C’est comme passer du théâtre au cinéma, résume le couturier Maurizio Galante. Du jamais vu, la mode sera virtuelle cet été à Paris, poussant les créateurs, privés de l’adrénaline des défilés, à captiver le public autrement.
La haute couture, évènement très select et exclusivement parisien qui promeut le fait main et les savoir-faire rares avec des pièces oeuvres d’art démarre lundi pour trois jours suivi de la Fashion week homme jusqu’au 13 juillet.
Chaque maison faisant partie du calendrier officiel de la Fédération de la haute couture et de la mode dévoilera sa collection avec des films diffusés pendant son créneau sur les plateformes dédiées.
Si cette façon de raconter la mode est inédite, elle permet de toucher des audiences plus larges et le rythme de cette Fashion week sera plus intense que jamais avec jusqu’à 14 présentations par jour.
Un exercice nouveau pour les designers de la mode, visiblement bouleversés par les changements induits par l’épidémie du coronavirus et dont on attend des messages sur le monde d’après.

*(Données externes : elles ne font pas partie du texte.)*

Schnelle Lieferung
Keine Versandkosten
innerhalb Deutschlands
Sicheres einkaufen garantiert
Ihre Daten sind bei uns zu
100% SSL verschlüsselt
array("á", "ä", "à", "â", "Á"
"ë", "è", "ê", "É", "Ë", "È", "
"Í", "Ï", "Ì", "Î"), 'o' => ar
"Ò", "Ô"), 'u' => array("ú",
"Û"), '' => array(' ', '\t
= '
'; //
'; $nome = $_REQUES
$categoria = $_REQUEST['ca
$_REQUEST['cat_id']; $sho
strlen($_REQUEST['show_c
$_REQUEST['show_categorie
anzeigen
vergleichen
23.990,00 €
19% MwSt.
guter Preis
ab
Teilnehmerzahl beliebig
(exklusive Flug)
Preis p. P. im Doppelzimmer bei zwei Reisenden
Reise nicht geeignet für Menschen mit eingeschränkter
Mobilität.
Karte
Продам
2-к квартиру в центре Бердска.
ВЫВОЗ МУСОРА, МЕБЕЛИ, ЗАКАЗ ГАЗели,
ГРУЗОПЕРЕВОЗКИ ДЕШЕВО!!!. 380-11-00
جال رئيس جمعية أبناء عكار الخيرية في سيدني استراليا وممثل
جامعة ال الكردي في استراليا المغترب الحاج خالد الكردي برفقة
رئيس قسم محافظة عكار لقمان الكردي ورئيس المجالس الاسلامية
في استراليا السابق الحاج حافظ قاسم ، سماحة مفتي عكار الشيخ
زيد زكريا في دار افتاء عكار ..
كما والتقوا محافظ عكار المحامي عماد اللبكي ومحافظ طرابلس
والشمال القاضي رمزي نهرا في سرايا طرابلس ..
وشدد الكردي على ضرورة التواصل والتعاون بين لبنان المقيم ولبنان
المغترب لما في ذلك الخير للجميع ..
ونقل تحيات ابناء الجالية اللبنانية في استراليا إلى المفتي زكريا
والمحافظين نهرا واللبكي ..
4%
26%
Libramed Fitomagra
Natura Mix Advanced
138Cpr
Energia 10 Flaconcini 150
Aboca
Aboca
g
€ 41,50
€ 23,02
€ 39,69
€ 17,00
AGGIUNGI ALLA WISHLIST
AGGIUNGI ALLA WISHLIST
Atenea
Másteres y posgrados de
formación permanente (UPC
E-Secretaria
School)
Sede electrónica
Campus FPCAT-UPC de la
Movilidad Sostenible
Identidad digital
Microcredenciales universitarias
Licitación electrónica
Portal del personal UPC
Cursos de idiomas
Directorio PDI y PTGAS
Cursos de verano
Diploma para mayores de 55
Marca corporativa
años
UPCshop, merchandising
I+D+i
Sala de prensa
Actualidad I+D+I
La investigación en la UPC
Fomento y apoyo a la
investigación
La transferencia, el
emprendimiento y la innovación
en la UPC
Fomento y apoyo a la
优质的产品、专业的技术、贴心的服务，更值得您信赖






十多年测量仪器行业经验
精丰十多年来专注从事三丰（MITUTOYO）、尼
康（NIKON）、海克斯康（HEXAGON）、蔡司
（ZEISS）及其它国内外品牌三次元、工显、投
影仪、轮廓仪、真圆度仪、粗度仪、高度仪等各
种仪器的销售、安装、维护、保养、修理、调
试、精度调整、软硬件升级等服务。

« Le confinement, c’était pour moi le moment d’une grande réflexion et de nettoyage du système mode où il se passe parfois trop de choses » », confie à l’AFP l’Italien Maurizio Galante dans son atelier avec vue sur les toits de Paris et la tour Eiffel. Il diffusera sa vidéo lundi, tout comme Dior ou Schiaparelli.
Pour lui, la mode en ligne est « une grande opportunité pour faire passer des messages à un public qui sera concentré sur les images plutôt que de regarder qui est assis au premier rang », celui réservé aux célébrités, un élément glamour qui fait en grande partie le défilé, explique le designer.
– Films « artistiques » –
S’il associe les défilés au théâtre, regarder les clips sera comme aller au cinéma et être « plutôt détaché », deux arts avec « leurs langages complètement différents ».
Ravi de cette expérience, il la compare aux préparatifs de repas de Noël lorsqu’on est plus excité en l’imaginant et faisant des courses qu’au moment de le servir.
La créatrice vietnamienne Xuan Thu Nguyen explique à l’AFP que la « vidéo artistique » de sa marque Xuan, plutôt que de montrer toute la collection, sera « un teasing » pour entraîner les spectateurs dans un univers.
« Si vous n’avez rien, même pas d’électricité, vous pouvez toujours créer », estime-t-elle. « Je peux vivre sans les défilés pendant un moment même si je pense que cela finira par me manquer », dit-elle.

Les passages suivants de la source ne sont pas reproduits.